RECORDS SUPPLIED Block Start

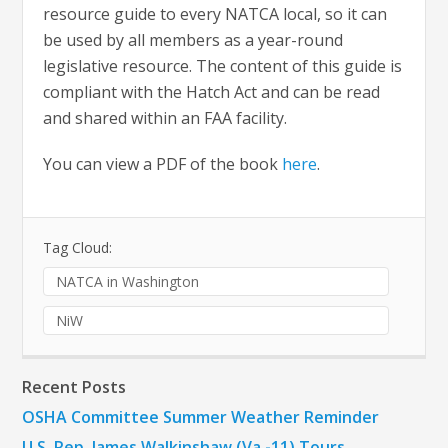
resource guide to every NATCA local, so it can
be used by all members as a year-round
legislative resource. The content of this guide is
compliant with the Hatch Act and can be read
and shared within an FAA facility.
You can view a PDF of the book
here
.
Tag Cloud:
NATCA in Washington
NiW
Recent Posts
OSHA Committee Summer Weather Reminder
U.S. Rep. James Walkinshaw (Va.-11) Tours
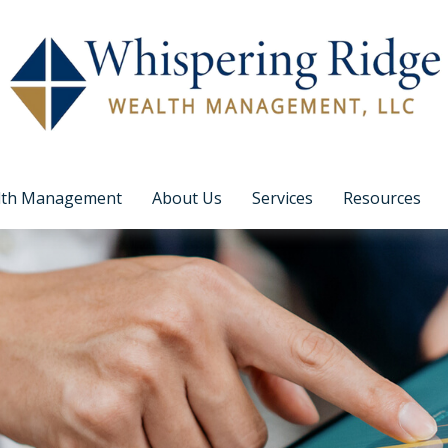
lth Management
About Us
Services
Resources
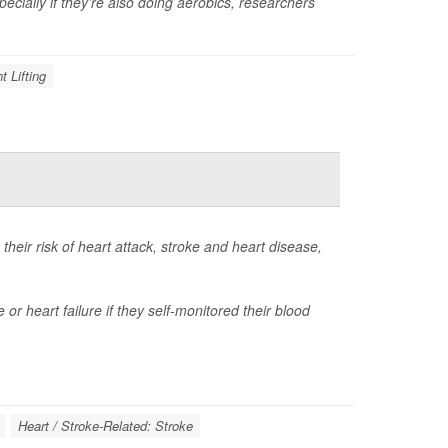
cially if they’re also doing aerobics, researchers
t Lifting
heir risk of heart attack, stroke and heart disease,
 or heart failure if they self-monitored their blood
Heart / Stroke-Related: Stroke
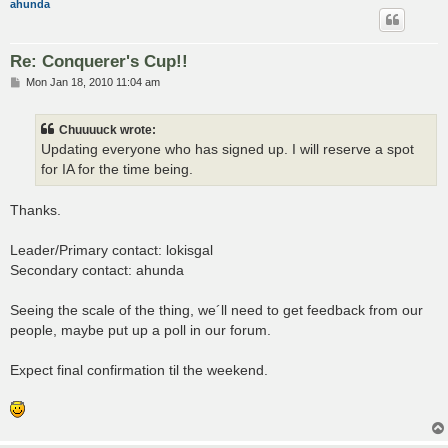
ahunda
Re: Conquerer's Cup!!
P
Mon Jan 18, 2010 11:04 am
o
s
t
Chuuuuck wrote:
Updating everyone who has signed up. I will reserve a spot
for IA for the time being.
Thanks.
Leader/Primary contact: lokisgal
Secondary contact: ahunda
Seeing the scale of the thing, we´ll need to get feedback from our
people, maybe put up a poll in our forum.
Expect final confirmation til the weekend.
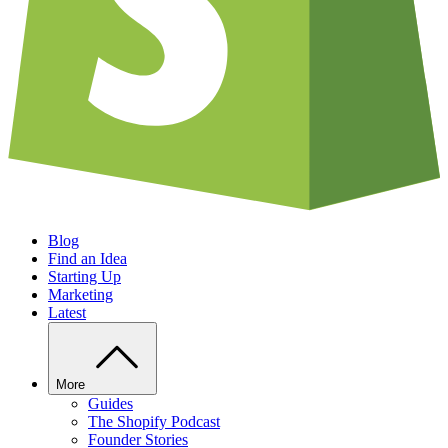
Blog
Find an Idea
Starting Up
Marketing
Latest
More
Guides
The Shopify Podcast
Founder Stories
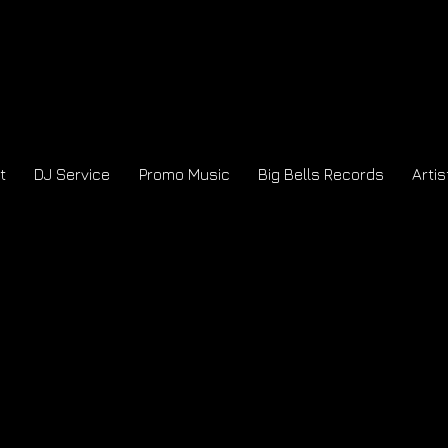
t
DJ Service
Promo Music
Big Bells Records
Artis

RECORDS SUPPLIED Block End

__TASK REQUIREMENTS__: Only the pictures are to be left out; write out all the other data exactly.

__RESULT OF THE TASK__:
resource guide to every NATCA local, so it can
be used by all members as a year-round
legislative resource. The content of this guide is
compliant with the Hatch Act and can be read
and shared within an FAA facility.
You can view a PDF of the book
here
.
Tag Cloud:
NATCA in Washington
NiW
Recent Posts
OSHA Committee Summer Weather Reminder
U.S. Rep. James Walkinshaw (Va.-11) Tours
lth Management
About Us
Services
Resources
cially if they’re also doing aerobics, researchers
t Lifting
heir risk of heart attack, stroke and heart disease,
 or heart failure if they self-monitored their blood
Heart / Stroke-Related: Stroke
ahunda
Re: Conquerer's Cup!!
P
Mon Jan 18, 2010 11:04 am
o
s
t
Chuuuuck wrote:
Updating everyone who has signed up. I will reserve a spot
for IA for the time being.
Thanks.
Leader/Primary contact: lokisgal
Secondary contact: ahunda
Seeing the scale of the thing, we´ll need to get feedback from our
people, maybe put up a poll in our forum.
Expect final confirmation til the weekend.
Blog
Find an Idea
Starting Up
Marketing
Latest
More
Guides
The Shopify Podcast
Founder Stories
t
DJ Service
Promo Music
Big Bells Records
Artis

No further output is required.